Utsuro no Hako:Diamond Days
I don't think there are feelings that will never change, except perhaps in an endlessly repeating world.
"Kiri, we have to change, too, you know?" I urged her countless times, but each and every time, my childhood friend Kokone Kirino would only evade my pleas with an uneasy smile.
We were already in the second year of middle school. This is probably the time in your life when you become the most aware of the opposite sex. But Kiri kept hiding behind me and didn't even try to make new friends. It was no good for her, and I couldn’t endure it any longer.
I have to take action, I thought and introduced her to Haruaki Usui, one of my best friends. His natural cheerfulness allowed him to quickly get along with her despite her reserved personality. The time that the three of us spent together kept increasing. Bringing in Haru had been a thorough success.

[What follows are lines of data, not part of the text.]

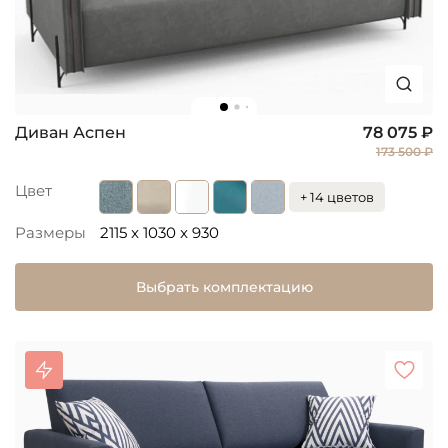
Диван Аспен
78 075 ₽
173 500 ₽
Цвет
+ 14 цветов
Размеры
2115 x 1030 x 930
Выбрать комплектацию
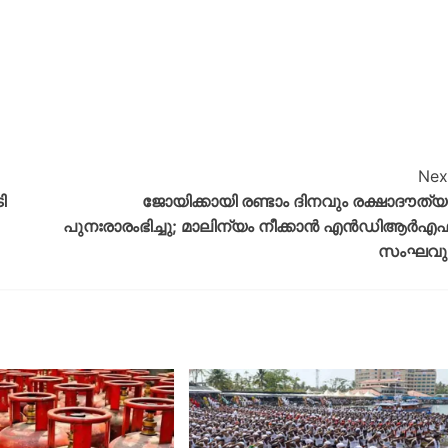
Nex
ി
ജോയിക്കായി രണ്ടാം ദിനവും രക്ഷാദൗത്യ
പുനഃരാരംഭിച്ചു; മാലിന്യം നീക്കാന്‍ എൻഡിആർഎഫ
സംഘവു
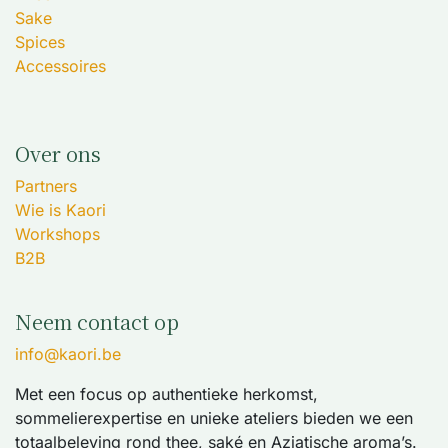
Sake
Spices
Accessoires
Over ons
Partners
Wie is Kaori
Workshops
B2B
Neem contact op
info@kaori.be
Met een focus op authentieke herkomst,
sommelierexpertise en unieke ateliers bieden we een
totaalbeleving rond thee, saké en Aziatische aroma’s.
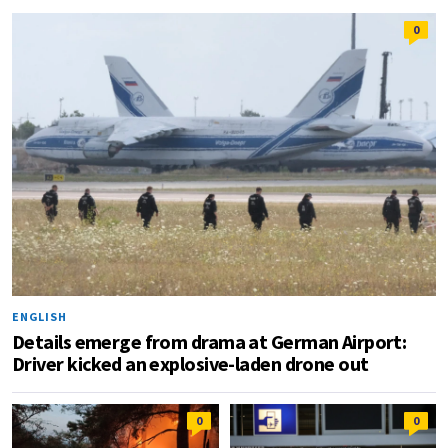
0
ENGLISH
Details emerge from drama at German Airport:
Driver kicked an explosive-laden drone out
0
0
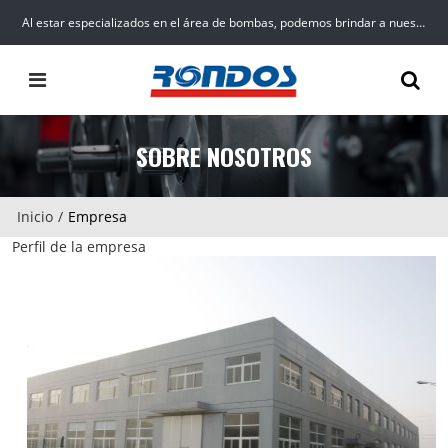
Al estar especializados en el área de bombas, podemos brindar a nuestros clientes productos, servicios y soluciones de alta calidad para el suministro de agua.
SOBRE NOSOTROS
Inicio
/
Empresa
Perfil de la empresa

"Kiri, what would you do if Haru confessed to you? Would you date him?"
One day, I asked her that question; ready to be released from my role as her childhood friend.

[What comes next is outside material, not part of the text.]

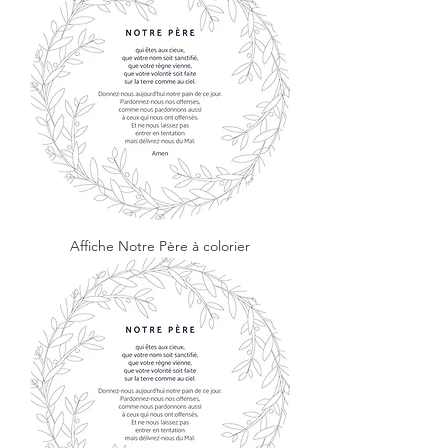
Affiche Notre Père à colorier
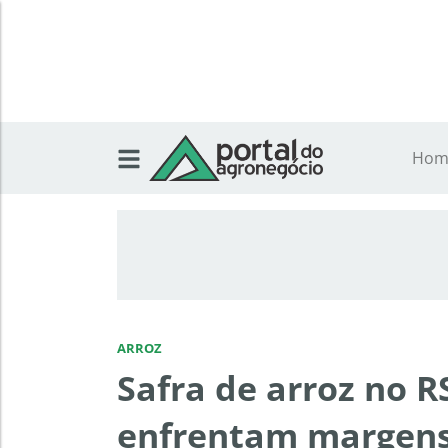
Hom
ARROZ
Safra de arroz no 
enfrentam margens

"Why would you say that, Dai-chan? You of all...?"
That was when I finally realized my idiocy and understood the true state of affairs.
Indeed, there were no unchangeable feelings. Kiri's feelings had changed without me noticing. While her attitude toward me had stayed the same, her underlying feelings had changed since her younger days.

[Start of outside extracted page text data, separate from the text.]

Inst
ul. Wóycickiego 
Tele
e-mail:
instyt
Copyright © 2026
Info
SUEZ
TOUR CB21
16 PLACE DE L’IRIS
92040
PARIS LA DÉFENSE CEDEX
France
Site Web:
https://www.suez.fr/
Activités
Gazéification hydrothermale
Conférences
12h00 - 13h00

Likewise—that also held true for me.
"...No, that's not what I was trying to get at. I was going to tell you not to respond to his confession. Don't date him... is what I wanted to say..."
As pathetic as it sounded, I only noticed my own feelings after seeing Kiri getting along so well with Haru. I didn't like to see her getting close to some other guy. I found myself jealous of Haru even though I had pulled the strings to set them up myself. Seconds later, I became terribly ashamed of the egoistical request I had just made.
However, Kiri just laughed blissfully in response to that egoistical request.
Seeing her smile, a thought crossed my mind.
Although I had no foundation for thinking this, my opinion remained constant: there are no feelings that never change.
But we can still stay together forever without any changes. That's what I thought.
This is Eiji Mikage's contribution to Dengeki's "Tsunageyou! Kibou no Kizuna!"—a book that contains short stories and illustrations from over a hundred contributors. The money raised by this book was donated to help the victims of the Tsunami catastrophe.